I have been asked several times about any potential or actual negative aspects of creating flipped classrooms. There are several which could be deadly to your course if they are not accounted for. In this posting I will try to hit on a couple of the negatives of flipping your classroom. Keep in mind these can be overcome with careful planning.
The flipped classroom is a model that if it is not treated correctly could cause some significant problems. Although simple in design, an effective flipped classroom requires careful preparation. Recording lectures requires effort and time with careful consideration to the overall learning outcomes for the course. It is extremely important that your use of video is “on point”. The out-of-class and in-class elements must be carefully integrated for students to understand the concepts and be motivated to prepare for class. Students must be motivated to complete the out-of-class portions on their own and be prepared to integrate what they have learned with the in-class activities. As a result, introducing a flipped classroom can mean more up-front work and may require new skills for the instructor. Careful planning and rolling out course changes might help the instructor and the students orient to this new format.

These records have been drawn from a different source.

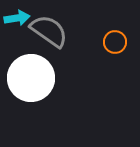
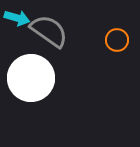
cyan arrow: rotated 25 degrees clockwise
orange circle: moved 2 px right, 2 px up
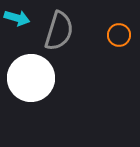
gray semicircle: moved 10 px right; rotated 72 degrees clockwise
orange circle: moved 2 px right, 5 px up
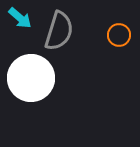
cyan arrow: moved 3 px right; rotated 25 degrees clockwise
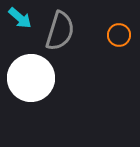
gray semicircle: moved 1 px right
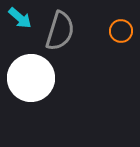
orange circle: moved 2 px right, 4 px up
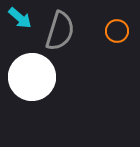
orange circle: moved 4 px left
white circle: moved 1 px right, 1 px up
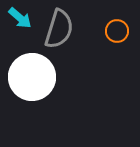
gray semicircle: moved 1 px left, 2 px up
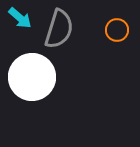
orange circle: moved 1 px up
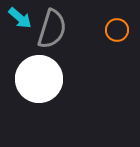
gray semicircle: moved 7 px left
white circle: moved 7 px right, 2 px down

On the student side some students, may miss the loss of face-to-face lectures, particularly if they have had many traditional courses and lack the experience with more student centered classroom. Students with this experience may not appreciate the value of a more hands-on student centered approach of the flipped model. Students at at first may not appreciate a class that focuses on activities and might miss the real value of the flipped classroom. Even where students embrace the flipped model, their technology and internet access might not always support reliable delivery of the course video which is critical to making the model work.